_Problem statement_:
The lines from the one holding "dynamic property POMO_FileReader::$is_o" to the final line of the listing below are to be duplicated exactly, with both ends included and pictures omitted.
↓
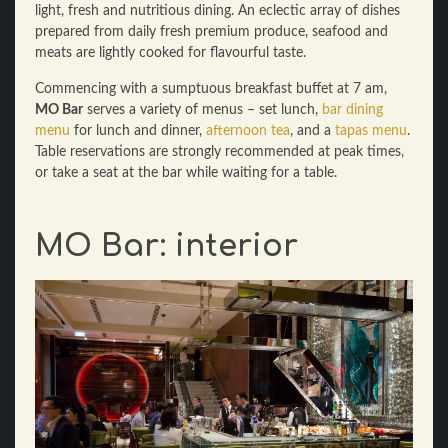
light, fresh and nutritious dining. An eclectic array of dishes
prepared from daily fresh premium produce, seafood and
meats are lightly cooked for flavourful taste.
Commencing with a sumptuous breakfast buffet at 7 am,
MO Bar
serves a variety of menus – set lunch,
bar dining
menu
for lunch and dinner,
afternoon tea
, and a
tapas menu
.
Table reservations are strongly recommended at peak times,
or take a seat at the bar while waiting for a table.
MO Bar: interior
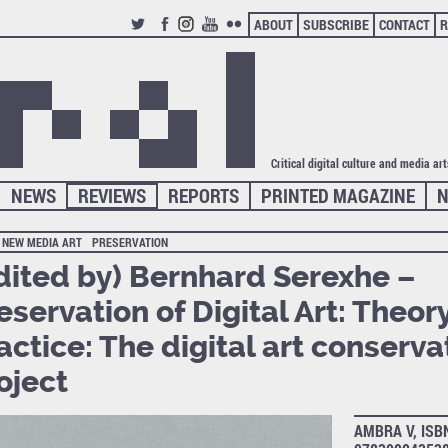
ABOUT
SUBSCRIBE
CONTACT
R
TWITTER
FACEBOOK
INSTAGRAM
YOUTUBE
FLICKR
Critical digital culture and media ar
NEWS
REVIEWS
REPORTS
PRINTED MAGAZINE
N
NEW MEDIA ART
PRESERVATION
dited by) Bernhard Serexhe –
eservation of Digital Art: Theor
actice: The digital art conserva
oject
AMBRA V, ISB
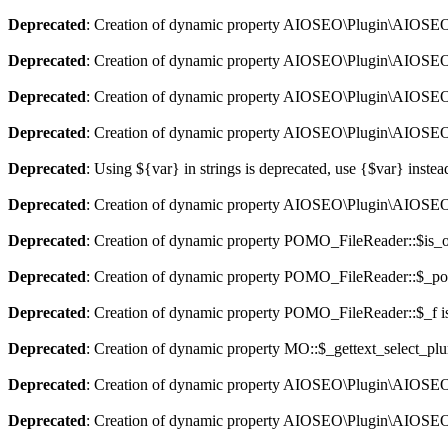
Deprecated
: Creation of dynamic property AIOSEO\Plugin\AIOSEO::
Deprecated
: Creation of dynamic property AIOSEO\Plugin\AIOSEO:
Deprecated
: Creation of dynamic property AIOSEO\Plugin\AIOSEO::
Deprecated
: Creation of dynamic property AIOSEO\Plugin\AIOSEO:
Deprecated
: Using ${var} in strings is deprecated, use {$var} instea
Deprecated
: Creation of dynamic property AIOSEO\Plugin\AIOSEO:
Deprecated
: Creation of dynamic property POMO_FileReader::$is_o
Deprecated
: Creation of dynamic property POMO_FileReader::$_pos
Deprecated
: Creation of dynamic property POMO_FileReader::$_f i
Deprecated
: Creation of dynamic property MO::$_gettext_select_plu
Deprecated
: Creation of dynamic property AIOSEO\Plugin\AIOSEO:
Deprecated
: Creation of dynamic property AIOSEO\Plugin\AIOSEO:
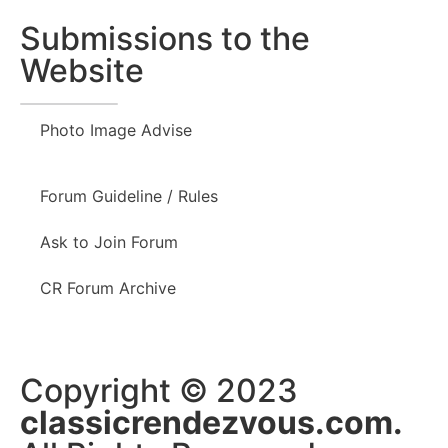
Submissions to the
Website
Photo Image Advise
Forum Guideline / Rules
Ask to Join Forum
CR Forum Archive
Copyright © 2023
classicrendezvous.com.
↑
_Response area_:
: Creation of dynamic property POMO_FileReader::$is_o
Deprecated
: Creation of dynamic property POMO_FileReader::$_pos
Deprecated
: Creation of dynamic property POMO_FileReader::$_f i
Deprecated
: Creation of dynamic property MO::$_gettext_select_plu
Deprecated
: Creation of dynamic property AIOSEO\Plugin\AIOSEO:
Deprecated
: Creation of dynamic property AIOSEO\Plugin\AIOSEO:
Submissions to the
Website
Photo Image Advise
Forum Guideline / Rules
Ask to Join Forum
CR Forum Archive
Copyright © 2023
classicrendezvous.com.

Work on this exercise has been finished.